We had the good fortune of connecting with William Jones and we’ve shared our conversation below.

Hi William, what was your thought process behind starting your own business?
My biggest inspiration for starting my own business was/is my father. He is self made man that always emphasized creating, building, and doing for self. I found myself looking to start a business of my own but was not sure what to do. Once I realized that it lied within myself it became easy. I turned to the things that I enjoyed and motivated me. I have always enjoyed history (especially the history of Black people around the world) and have always enjoyed comic books, sci-fi, fantasy, etc. It was the blending of those two worlds that became nucleus of my business.

Let’s talk shop? Tell us more about your career, what can you share with our community?
I have been told that I have the ability to synthesize complicated concepts and information and make it plain. I enjoy being able to educate myself so that I can educate and inform others. Learning and sharing information continues to excite me this day. Once I fully embraced and recognized my passions and strengths things became relatively easy for me. I believe that we are most stressed when we go against our purpose and our being.

In 2016 I wrote my first book, “The Ex-Con, Voodoo Priest, Goddess, and the African King” which examines and analyzes the history and portrayal of Black comic book characters. The Afrofuturism Network also offers consultation for educators, film makers, authors, and comic book creators.  Our services include (but is not limited to) workshops, research, and curriculum development.
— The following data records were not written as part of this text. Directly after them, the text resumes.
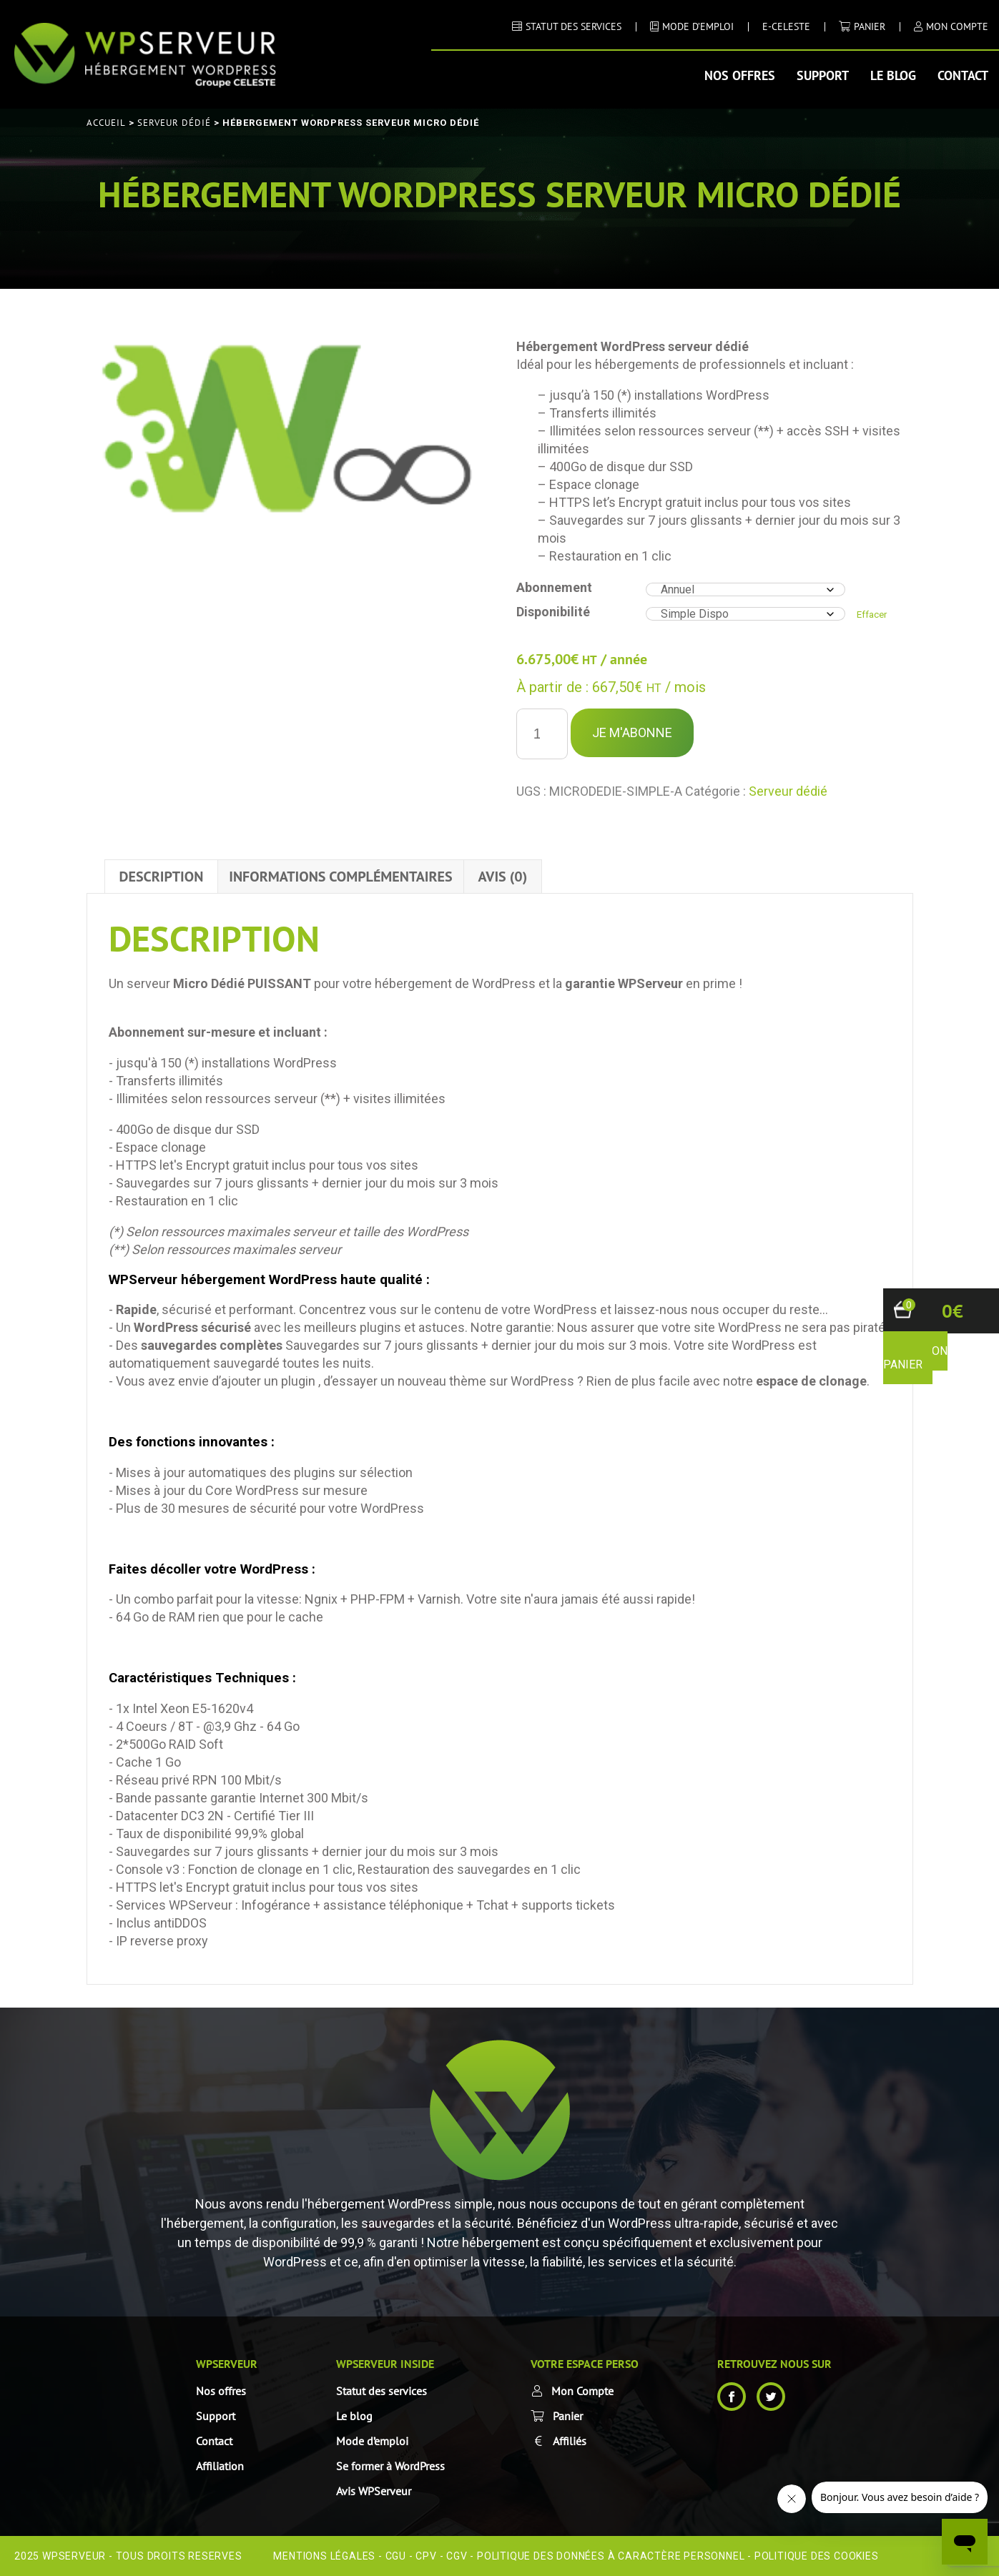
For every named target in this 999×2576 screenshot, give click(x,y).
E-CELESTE (786, 26)
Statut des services (381, 2391)
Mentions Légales (324, 2556)
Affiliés (569, 2441)
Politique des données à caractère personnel (610, 2556)
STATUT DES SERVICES (573, 26)
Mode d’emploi (372, 2441)
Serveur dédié (174, 123)
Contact (963, 75)
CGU (395, 2556)
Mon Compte (582, 2391)
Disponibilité (553, 611)
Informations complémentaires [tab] (340, 876)
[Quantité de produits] (542, 734)
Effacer (872, 614)
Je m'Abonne (632, 732)
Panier (869, 26)
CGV (456, 2556)
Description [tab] (161, 876)
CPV (425, 2556)
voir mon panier (915, 1357)
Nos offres (739, 75)
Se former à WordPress (390, 2466)
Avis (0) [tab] (503, 876)
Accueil (106, 123)
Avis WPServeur (373, 2491)
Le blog (893, 75)
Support (823, 75)
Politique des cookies (816, 2556)
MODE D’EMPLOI (698, 26)
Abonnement (554, 587)
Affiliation (220, 2466)
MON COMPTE (957, 26)
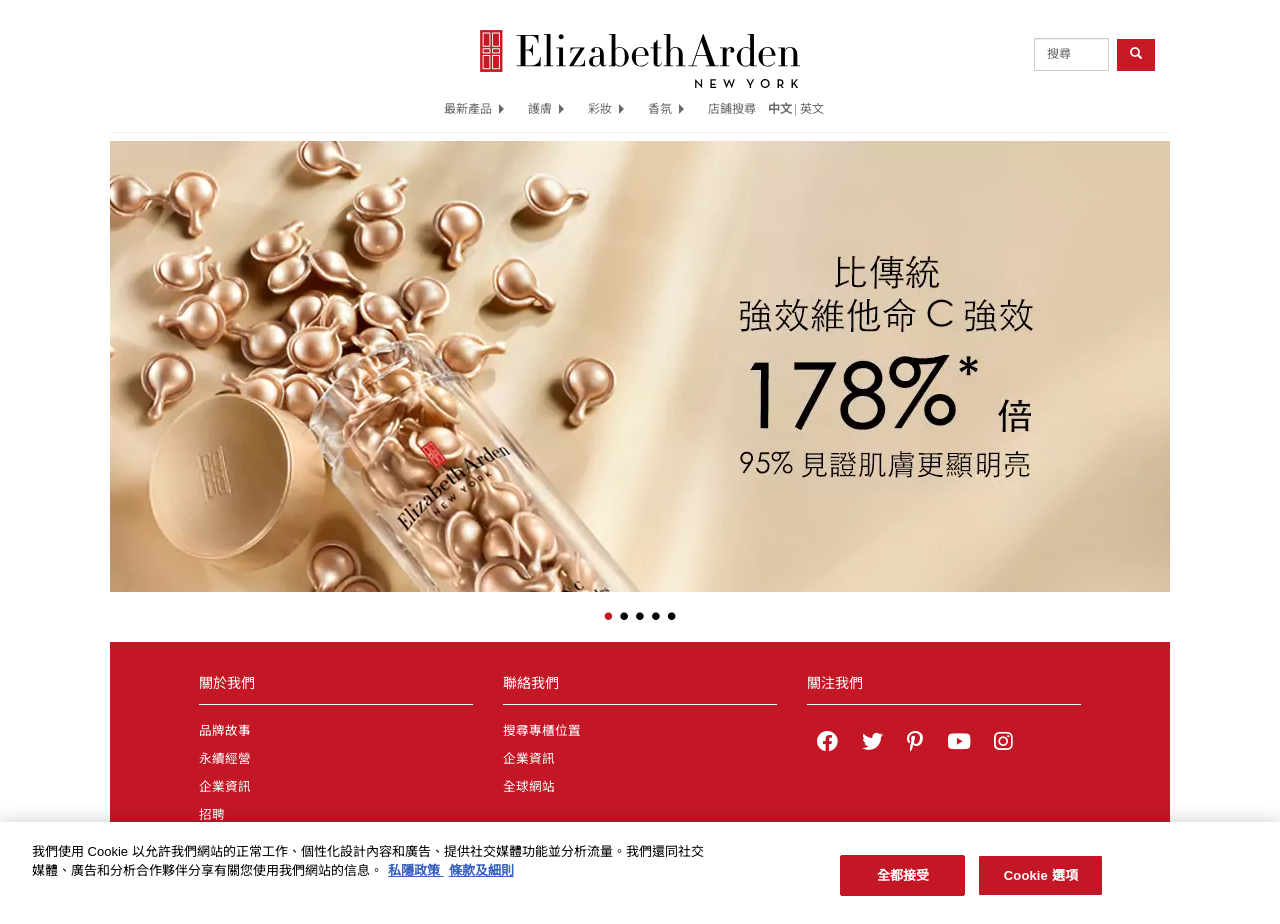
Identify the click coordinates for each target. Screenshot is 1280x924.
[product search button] (1136, 54)
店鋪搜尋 (732, 109)
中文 (780, 109)
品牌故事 (225, 731)
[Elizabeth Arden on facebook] (827, 744)
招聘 (212, 815)
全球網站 (529, 787)
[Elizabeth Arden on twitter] (872, 744)
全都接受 (903, 885)
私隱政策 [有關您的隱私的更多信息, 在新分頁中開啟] (416, 881)
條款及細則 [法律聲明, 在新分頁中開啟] (481, 881)
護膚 (546, 109)
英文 (812, 109)
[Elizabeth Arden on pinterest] (915, 744)
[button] (125, 353)
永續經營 (225, 759)
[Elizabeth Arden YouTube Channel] (959, 744)
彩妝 (606, 109)
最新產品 (474, 109)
I have learned that to be successful you must finish what you start and to know the difference between quitting and walking away from things, opportunities, and people. One choice, quitting, keeps you up at night and walking away allows you to sleep soundly.

I want the world to know that The Afrofuturism Network is committed to building a creative community to strengthen the Black community and to build a better future using the power of creativity and the discipline of education and scholarship. The AFN is dedicated to preserving our history and disseminating information that will aid us in reaching our full potential and combatting the negative imagery that we are inundated with on a daily basis.

I am most proud of my ability to grow and succeed in an environment that was constructed to stop me and people that look like me.

Any places to eat or things to do that you can share with our readers? If they have a friend visiting town, what are some spots they could take them to?
I currently live in the DC area so my first stop would be the African American History Museum in DC. U Street would be the place to visit for some good food and music. DC also has some great murals throughout the city that I would show you. I really enjoy reading and libraries so we’d have to visit the Library of Congress and a visit to Sankofa Bookstore is a must. The art and architecture of DC is fascinating so we’d have to check out the National Mall. Lastly, we would visit Georgetown Waterfront Park to relax and get a great view.

Who else deserves some credit and recognition?
My family and friends. They have been incredibly supportive in my journey, I would not be able to do what I do without them.